Can You Get Pregnant With an STD?

Yes, you can get pregnant with a sexually transmitted disease (STD). The presence of an infection does not automatically prevent conception from occurring. STDs are infections caused by bacteria, viruses, or parasites that pass through sexual contact.

Fertility is a separate biological process, meaning a woman can be both infected with an STD and capable of becoming pregnant. While an STD does not prevent a pregnancy from starting, an untreated infection introduces significant risks to both the mother and the developing fetus.

How STDs Affect the Ability to Conceive

Certain untreated infections can cause inflammation and scarring that physically obstructs the reproductive tract, which can delay or prevent pregnancy. Untreated bacterial STDs, particularly chlamydia and gonorrhea, are the most frequent causes of Pelvic Inflammatory Disease (PID). PID is an infection that spreads from the vagina and cervix up into the uterus, fallopian tubes, and ovaries.

When the infection reaches the fallopian tubes, it causes inflammation and damage, leading to scar tissue formation. This scarring can partially or completely block the tubes, preventing the egg and sperm from meeting for fertilization. Damage to the tubes also increases the risk of an ectopic pregnancy, where a fertilized egg implants outside the uterus, often in a fallopian tube. Early diagnosis and treatment of the underlying STD before attempting conception is the best way to prevent this damage and protect future fertility.

Complications During Pregnancy

Once a pregnancy is established, an active STD can introduce serious complications for the mother and the fetus. Infections can lead to an increased risk of adverse outcomes, including miscarriage (loss of a pregnancy before the 20th week) and premature rupture of membranes. Untreated bacterial infections like gonorrhea and chlamydia are also associated with an increased likelihood of preterm birth (delivery before 37 weeks of gestation).

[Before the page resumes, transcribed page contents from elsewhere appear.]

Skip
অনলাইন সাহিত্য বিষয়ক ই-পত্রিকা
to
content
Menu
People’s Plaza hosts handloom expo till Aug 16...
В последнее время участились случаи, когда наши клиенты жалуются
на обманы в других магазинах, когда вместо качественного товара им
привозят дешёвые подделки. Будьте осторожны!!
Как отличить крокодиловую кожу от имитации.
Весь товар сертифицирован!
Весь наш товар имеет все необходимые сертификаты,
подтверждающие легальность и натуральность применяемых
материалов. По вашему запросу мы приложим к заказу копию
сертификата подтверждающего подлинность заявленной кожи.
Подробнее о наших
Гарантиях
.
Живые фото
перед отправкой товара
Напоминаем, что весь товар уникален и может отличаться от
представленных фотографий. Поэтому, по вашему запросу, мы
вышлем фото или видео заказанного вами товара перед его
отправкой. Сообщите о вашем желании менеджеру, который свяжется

Some infections, such as syphilis, HIV, and Cytomegalovirus (CMV), can cross the placenta and directly infect the developing fetus. Syphilis is highly concerning as it can lead to severe infections, stillbirth, or intrauterine growth restriction (IUGR). Highly active antiretroviral therapy for HIV-positive mothers can significantly reduce the virus’s transmission risk to the fetus. Early detection and treatment are paramount to minimizing these risks to the unborn child.

Transmission to the Newborn

Risks to the baby are not limited to the time inside the womb; transmission can also occur during the birth process as the baby passes through the birth canal. This is known as vertical transmission and is the main route for several STDs. For example, a baby exposed to the Herpes Simplex Virus (HSV) from active genital lesions during a vaginal delivery is at risk of developing neonatal herpes. This can cause severe, life-threatening infection of the eyes and central nervous system.

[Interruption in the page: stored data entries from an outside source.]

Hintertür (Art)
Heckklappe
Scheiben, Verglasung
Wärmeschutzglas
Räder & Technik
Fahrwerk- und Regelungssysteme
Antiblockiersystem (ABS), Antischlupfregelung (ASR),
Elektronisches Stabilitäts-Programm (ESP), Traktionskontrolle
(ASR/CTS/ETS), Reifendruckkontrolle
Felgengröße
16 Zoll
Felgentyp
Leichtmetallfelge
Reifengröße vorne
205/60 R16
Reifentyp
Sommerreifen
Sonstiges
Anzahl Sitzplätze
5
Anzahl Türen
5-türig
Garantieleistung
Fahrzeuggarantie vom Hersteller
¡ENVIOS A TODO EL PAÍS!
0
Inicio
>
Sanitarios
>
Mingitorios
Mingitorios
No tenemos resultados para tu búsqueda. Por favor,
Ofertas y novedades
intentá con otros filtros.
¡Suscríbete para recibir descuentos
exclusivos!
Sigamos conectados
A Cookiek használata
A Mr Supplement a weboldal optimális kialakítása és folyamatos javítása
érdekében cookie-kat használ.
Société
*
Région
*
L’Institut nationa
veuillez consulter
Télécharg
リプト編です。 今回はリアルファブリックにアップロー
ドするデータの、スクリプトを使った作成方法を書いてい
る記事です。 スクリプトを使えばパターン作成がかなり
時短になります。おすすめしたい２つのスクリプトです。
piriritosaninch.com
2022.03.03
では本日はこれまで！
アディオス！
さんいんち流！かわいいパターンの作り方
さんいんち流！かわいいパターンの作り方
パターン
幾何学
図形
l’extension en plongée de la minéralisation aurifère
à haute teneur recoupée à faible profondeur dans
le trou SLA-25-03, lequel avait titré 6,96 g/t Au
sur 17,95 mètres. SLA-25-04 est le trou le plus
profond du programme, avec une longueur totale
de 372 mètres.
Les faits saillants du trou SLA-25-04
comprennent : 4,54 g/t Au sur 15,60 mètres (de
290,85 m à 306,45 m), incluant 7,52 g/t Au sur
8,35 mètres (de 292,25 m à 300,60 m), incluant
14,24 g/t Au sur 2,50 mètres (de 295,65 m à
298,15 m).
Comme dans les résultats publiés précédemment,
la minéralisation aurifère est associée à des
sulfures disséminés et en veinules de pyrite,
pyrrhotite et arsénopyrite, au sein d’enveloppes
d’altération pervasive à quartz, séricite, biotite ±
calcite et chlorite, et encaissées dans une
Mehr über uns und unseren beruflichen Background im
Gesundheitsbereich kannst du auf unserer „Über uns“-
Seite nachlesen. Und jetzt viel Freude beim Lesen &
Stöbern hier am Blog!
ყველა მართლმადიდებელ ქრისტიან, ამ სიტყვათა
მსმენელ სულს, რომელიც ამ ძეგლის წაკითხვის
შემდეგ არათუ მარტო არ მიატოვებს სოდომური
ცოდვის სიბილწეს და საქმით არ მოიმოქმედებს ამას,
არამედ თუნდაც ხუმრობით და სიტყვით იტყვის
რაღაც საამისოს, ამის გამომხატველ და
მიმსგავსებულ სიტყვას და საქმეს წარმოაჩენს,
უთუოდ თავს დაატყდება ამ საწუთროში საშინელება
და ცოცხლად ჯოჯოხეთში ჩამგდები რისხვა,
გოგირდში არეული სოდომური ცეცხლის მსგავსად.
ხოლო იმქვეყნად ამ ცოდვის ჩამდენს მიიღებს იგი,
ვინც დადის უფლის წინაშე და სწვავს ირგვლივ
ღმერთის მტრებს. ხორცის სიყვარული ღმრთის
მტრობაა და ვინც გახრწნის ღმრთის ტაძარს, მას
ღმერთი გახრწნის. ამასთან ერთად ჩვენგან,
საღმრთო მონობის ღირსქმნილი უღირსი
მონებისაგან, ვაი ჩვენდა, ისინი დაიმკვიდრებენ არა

To prevent this, a Cesarean section is often recommended for mothers who have an active genital herpes outbreak at the time of labor. Similarly, exposure to gonorrhea and chlamydia during delivery can cause severe eye infections, known as neonatal conjunctivitis. Chlamydia can also lead to pneumonia in the newborn. Treatment of these infections in the mother before delivery is the main method for preventing these immediate newborn complications.

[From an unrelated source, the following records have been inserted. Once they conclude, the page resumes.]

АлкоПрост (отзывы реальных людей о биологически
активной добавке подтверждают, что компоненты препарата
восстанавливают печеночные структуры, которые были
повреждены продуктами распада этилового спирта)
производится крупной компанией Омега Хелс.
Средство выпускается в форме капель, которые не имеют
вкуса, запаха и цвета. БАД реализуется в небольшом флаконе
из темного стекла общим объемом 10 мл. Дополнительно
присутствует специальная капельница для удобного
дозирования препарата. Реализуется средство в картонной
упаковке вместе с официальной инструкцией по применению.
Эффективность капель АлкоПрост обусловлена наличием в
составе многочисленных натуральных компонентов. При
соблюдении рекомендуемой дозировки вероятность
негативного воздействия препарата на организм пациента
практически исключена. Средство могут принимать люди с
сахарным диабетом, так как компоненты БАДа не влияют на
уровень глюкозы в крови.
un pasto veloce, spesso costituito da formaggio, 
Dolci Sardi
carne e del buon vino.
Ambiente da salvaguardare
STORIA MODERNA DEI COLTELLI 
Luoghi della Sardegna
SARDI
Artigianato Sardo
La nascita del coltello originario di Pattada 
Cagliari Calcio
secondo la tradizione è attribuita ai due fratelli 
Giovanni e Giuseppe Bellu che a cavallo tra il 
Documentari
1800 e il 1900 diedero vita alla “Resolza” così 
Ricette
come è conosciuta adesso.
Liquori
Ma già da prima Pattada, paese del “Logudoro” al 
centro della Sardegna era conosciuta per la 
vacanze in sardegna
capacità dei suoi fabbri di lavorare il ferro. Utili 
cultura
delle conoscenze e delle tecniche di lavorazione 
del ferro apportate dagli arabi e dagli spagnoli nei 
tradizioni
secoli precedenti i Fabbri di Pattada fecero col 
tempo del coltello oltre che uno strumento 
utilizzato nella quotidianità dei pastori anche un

Essential Screening and Treatment

The most effective way to protect both the mother and the baby is through routine STD screening and immediate treatment during prenatal care. Medical guidelines recommend testing all pregnant women for infections like Syphilis and HIV at the first prenatal visit. Women under 25 or those with risk factors are often screened for chlamydia and gonorrhea at the initial visit and retested in the third trimester.

Many bacterial STDs, including chlamydia, gonorrhea, and syphilis, are curable with antibiotics that are safe to use during pregnancy. Treatment effectively eliminates the infection and significantly lowers the chances of transmission to the baby and adverse pregnancy outcomes. For viral STDs like HIV or Herpes, while not curable, antiviral medications can be administered to the mother. These medications manage the infection, suppress the viral load, and substantially reduce the risk of transmission to the child.